Com toda essa vocação, a nova Sé também ganhou obras de artistas contemporâneos brasileiros, trazendo para a cidade de São Paulo uma inovação em artes expostas em praças públicas, modernas e grandes. Caminhando por todo o complexo da Sé, externa e internamente, podemos apreciar obras de Bruno Giorgi, Sérgio Camargo, Toyota, Rezende, Marcelo Nitsche, Frans Waissman, Vlavianos, Felícia Leirner, Mário Cravo, Franz Stochinger e Caciporé Torres.     

Palco de apresentações populares e manifestações públicas, a Sé sempre esteve presente nas transformações políticas do país. O grande auge foi na década de 1980, com a grande manifestação das “Diretas Já”, em que mais de trezentas mil pessoas se reuniram para pedir a abertura política.     

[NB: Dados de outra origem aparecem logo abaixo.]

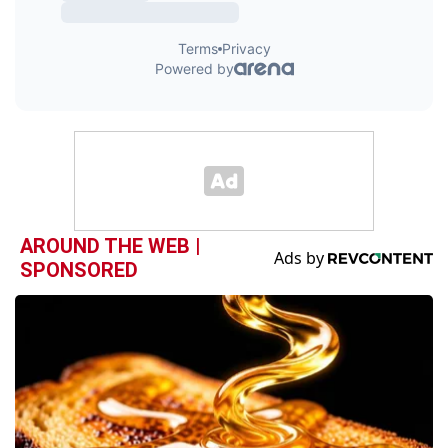
AROUND THE WEB |
SPONSORED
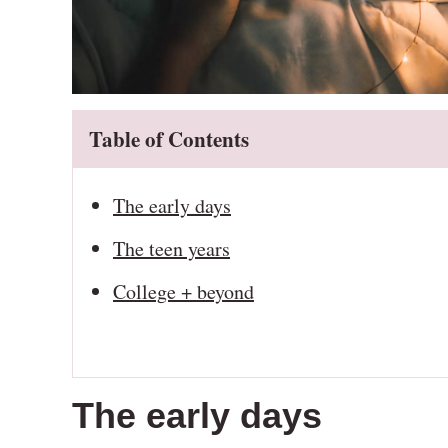
Table of Contents
The early days
The teen years
College + beyond
The early days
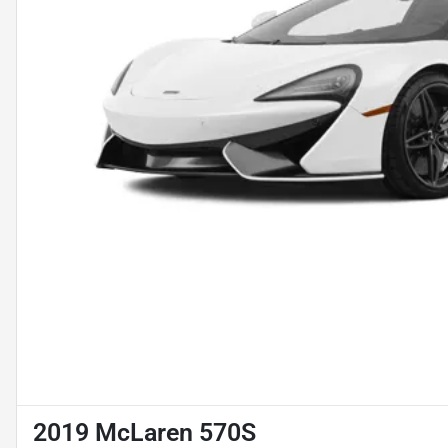
2019 McLaren 570S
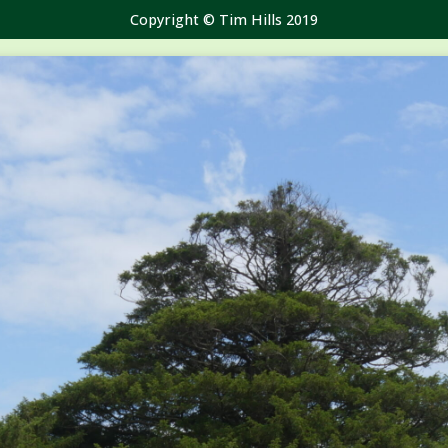
Copyright © Tim Hills 2019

A partir de maio de 2006, a praça é  novamente fechada e a subprefeitura da Sé investe R$ 4,1 milhões para nova reforma e reformulação dos seus espaços, adequação de seus jardins, fontes e o passeio público, que por alguns anos andou abandonado e entregue à população carente de rua. Em meio aos festejos do 453° aniversário da cidade de São Paulo, o prefeito Gilberto Kassab  entrega à população da cidade, ainda inacabada, uma nova Praça da Sé.       

Como não poderia ser diferente, já que a Praça da Sé sempre foi palco de tantas manifestações, o prefeito foi recebido por grupos de manifestantes que vaiavam e gritavam palavras de ordem contra o aumento da tarifa de ônibus e a falta de moradias. Irritado, do alto da escadaria da Catedral, o prefeito começou a gritar “São Paulo, São Paulo”, ganhando apoio dos seus secretários e correligionários.